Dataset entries
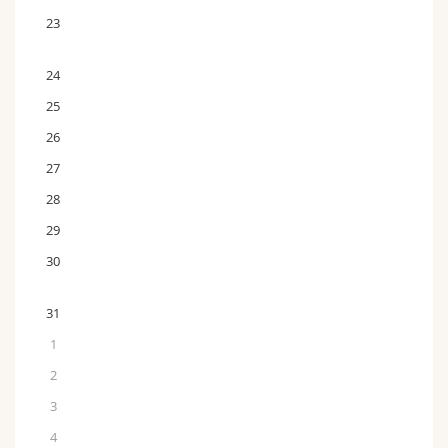
23
24
25
26
27
28
29
30
31
1
2
3
4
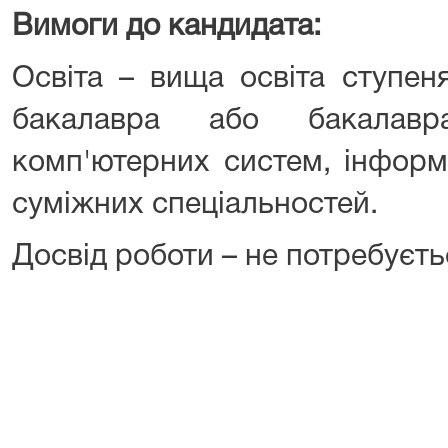
Вимоги до кандидата:
Освіта – вища освіта ступе
бакалавра або бакалав
комп'ютерних систем, інформ
суміжних спеціальностей.
Досвід роботи – не потребуєть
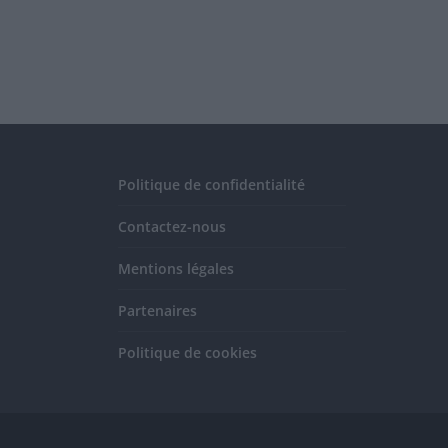
Politique de confidentialité
Contactez-nous
Mentions légales
Partenaires
Politique de cookies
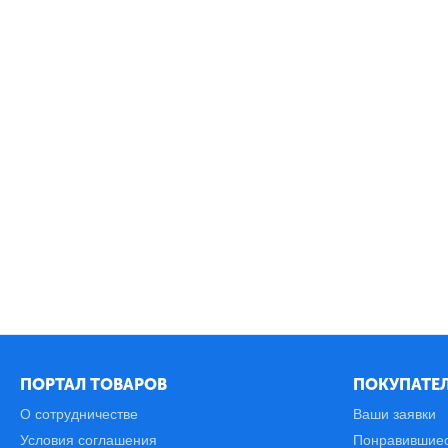
ПОРТАЛ ТОВАРОВ
ПОКУПАТЕЛ
О сотрудничестве
Ваши заявки
Условия соглашения
Понравившие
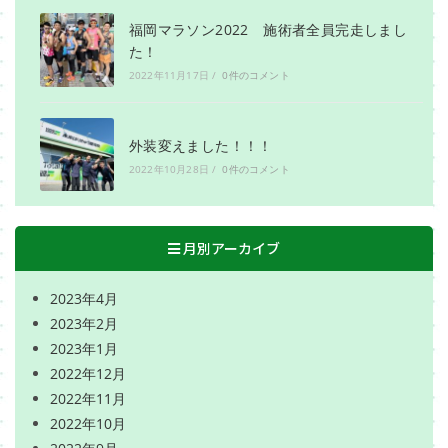
福岡マラソン2022 施術者全員完走しまし
た！
2022年11月17日
/
0件のコメント
外装変えました！！！
2022年10月28日
/
0件のコメント
月別アーカイブ
2023年4月
2023年2月
2023年1月
2022年12月
2022年11月
2022年10月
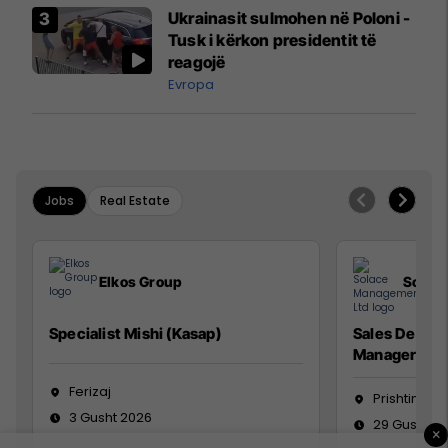
Airways që po shkonte drejt
Ukrainasit sulmohen në Poloni -
Mançesterit
Tusk i kërkon presidentit të
reagojë
Evropa
Jobs
Real Estate
Elkos Group
Solac
Specialist Mishi (Kasap)
Sales Devel
Manager
Ferizaj
Prishtinë
3 Gusht 2026
29 Gusht 2
×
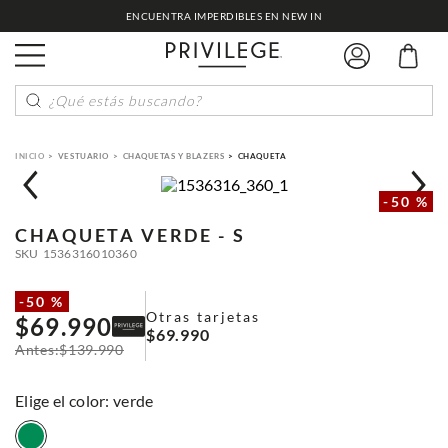
ENCUENTRA IMPERDIBLES EN NEW IN
¿Qué estás buscando?
VESTUARIO
CHAQUETAS Y BLAZERS
CHAQUETA
-
50 %
CHAQUETA
VERDE - S
SKU
1536316010360
-
50 %
Otras tarjetas
$
69
.
990
$
69
.
990
$
139
.
990
:
verde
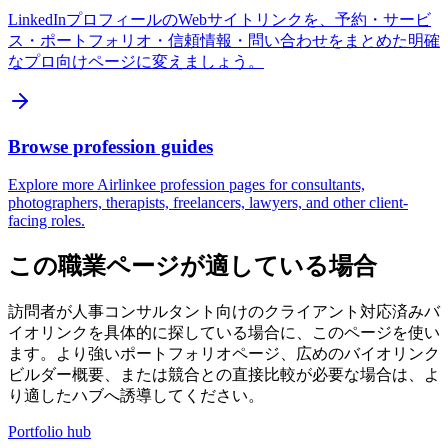
LinkedInプロフィールのWebサイトリンクを、予約・サービ
ス・ポートフォリオ・信頼情報・問い合わせをまとめた明確
なプロ向けページに変えましょう。
Browse profession guides
Explore more Airlinkee profession pages for consultants,
photographers, therapists, freelancers, lawyers, and other client-
facing roles.
この職業ページが適している場合
訪問者が人事コンサルタント向けのクライアント対応済みバ
イオリンクを具体的に探している場合に、このページを使い
ます。より強いポートフォリオページ、広めのバイオリンク
ビルダー概要、または競合との直接比較が必要な場合は、よ
り適したハブへ誘導してください。
Portfolio hub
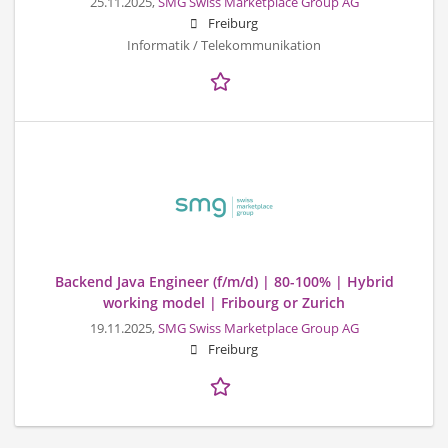
25.11.2025,
SMG Swiss Marketplace Group AG
Freiburg
Informatik / Telekommunikation
Backend Java Engineer (f/m/d) | 80-100% | Hybrid
working model | Fribourg or Zurich
19.11.2025,
SMG Swiss Marketplace Group AG
Freiburg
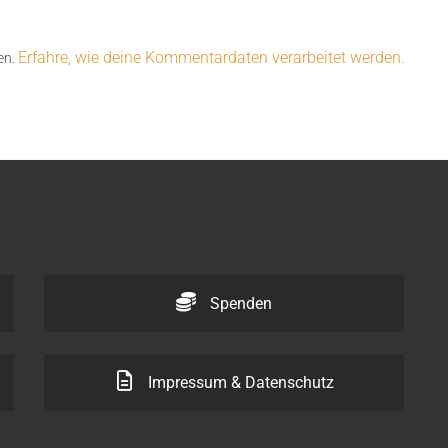
Erfahre, wie deine Kommentardaten verarbeitet werden.
en.
Spenden
Impressum & Datenschutz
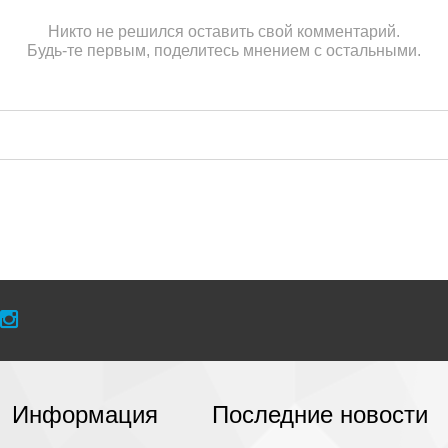
Никто не решился оставить свой комментарий.
Будь-те первым, поделитесь мнением с остальными.
Информация
Последние новости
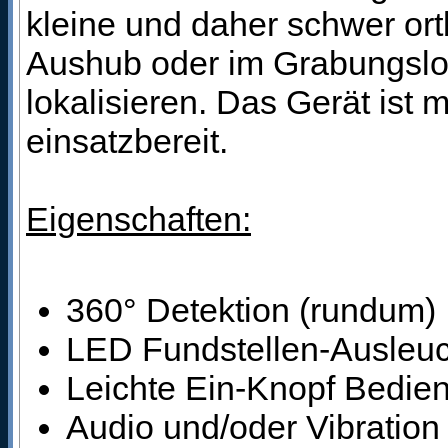
kleine und daher schwer ort
Aushub oder im Grabungsloc
lokalisieren. Das Gerät ist 
einsatzbereit.
Eigenschaften:
360° Detektion (rundum)
LED Fundstellen-Ausleu
Leichte Ein-Knopf Bedie
Audio und/oder Vibration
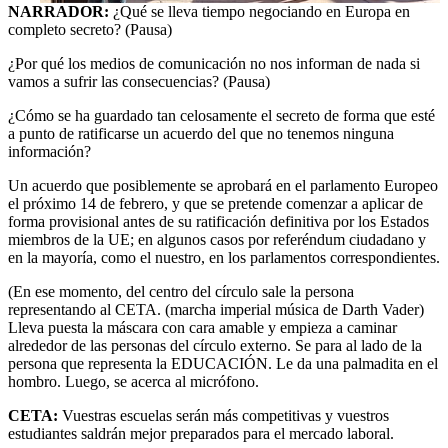
NARRADOR:
¿Qué se lleva tiempo negociando en Europa en
completo secreto? (Pausa)
¿Por qué los medios de comunicación no nos informan de nada si
vamos a sufrir las consecuencias? (Pausa)
¿Cómo se ha guardado tan celosamente el secreto de forma que esté
a punto de ratificarse un acuerdo del que no tenemos ninguna
información?
Un acuerdo que posiblemente se aprobará en el parlamento Europeo
el próximo 14 de febrero, y que se pretende comenzar a aplicar de
forma provisional antes de su ratificación definitiva por los Estados
miembros de la UE; en algunos casos por referéndum ciudadano y
en la mayoría, como el nuestro, en los parlamentos correspondientes.
(En ese momento, del centro del círculo sale la persona
representando al CETA. (marcha imperial música de Darth Vader)
Lleva puesta la máscara con cara amable y empieza a caminar
alrededor de las personas del círculo externo. Se para al lado de la
persona que representa la EDUCACIÓN. Le da una palmadita en el
hombro. Luego, se acerca al micrófono.
CETA:
Vuestras escuelas serán más competitivas y vuestros
estudiantes saldrán mejor preparados para el mercado laboral.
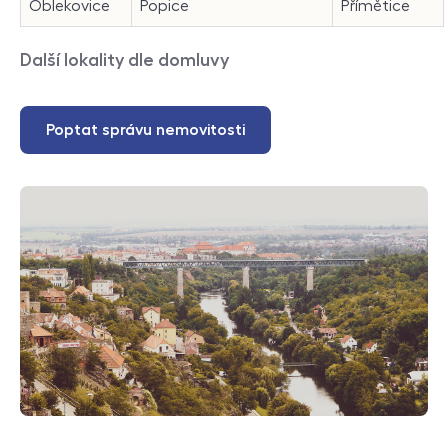
Oblekovice
Popice
Přímětice
Další lokality dle domluvy
Poptat správu nemovitosti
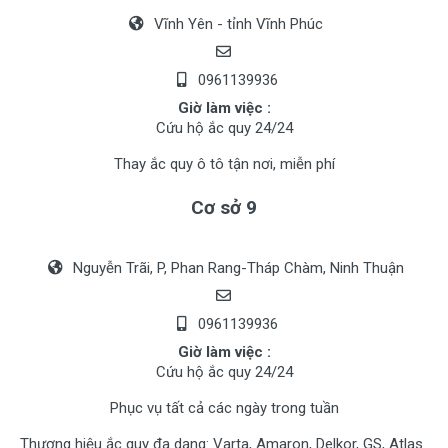
Vĩnh Yên - tỉnh Vĩnh Phúc
0961139936
Giờ làm việc :
Cứu hộ ắc quy 24/24
Thay ắc quy ô tô tận nơi, miễn phí
Cơ sở 9
Nguyễn Trãi, P, Phan Rang-Tháp Chàm, Ninh Thuận
0961139936
Giờ làm việc :
Cứu hộ ắc quy 24/24
Phục vụ tất cả các ngày trong tuần
Thương hiệu ắc quy đa dạng: Varta, Amaron, Delkor, GS, Atlas..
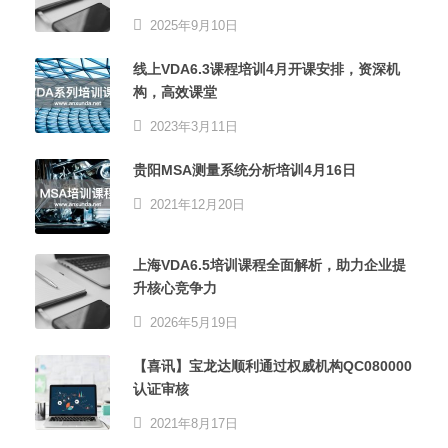
2025年9月10日
线上VDA6.3课程培训4月开课安排，资深机
构，高效课堂
2023年3月11日
贵阳MSA测量系统分析培训4月16日
2021年12月20日
上海VDA6.5培训课程全面解析，助力企业提
升核心竞争力
2026年5月19日
【喜讯】宝龙达顺利通过权威机构QC080000
认证审核
2021年8月17日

### Work to be completed
Out of the records above, pull each line containing the word "profession".

### Solution for this task
Browse profession guides
Explore more Airlinkee profession pages for consultants,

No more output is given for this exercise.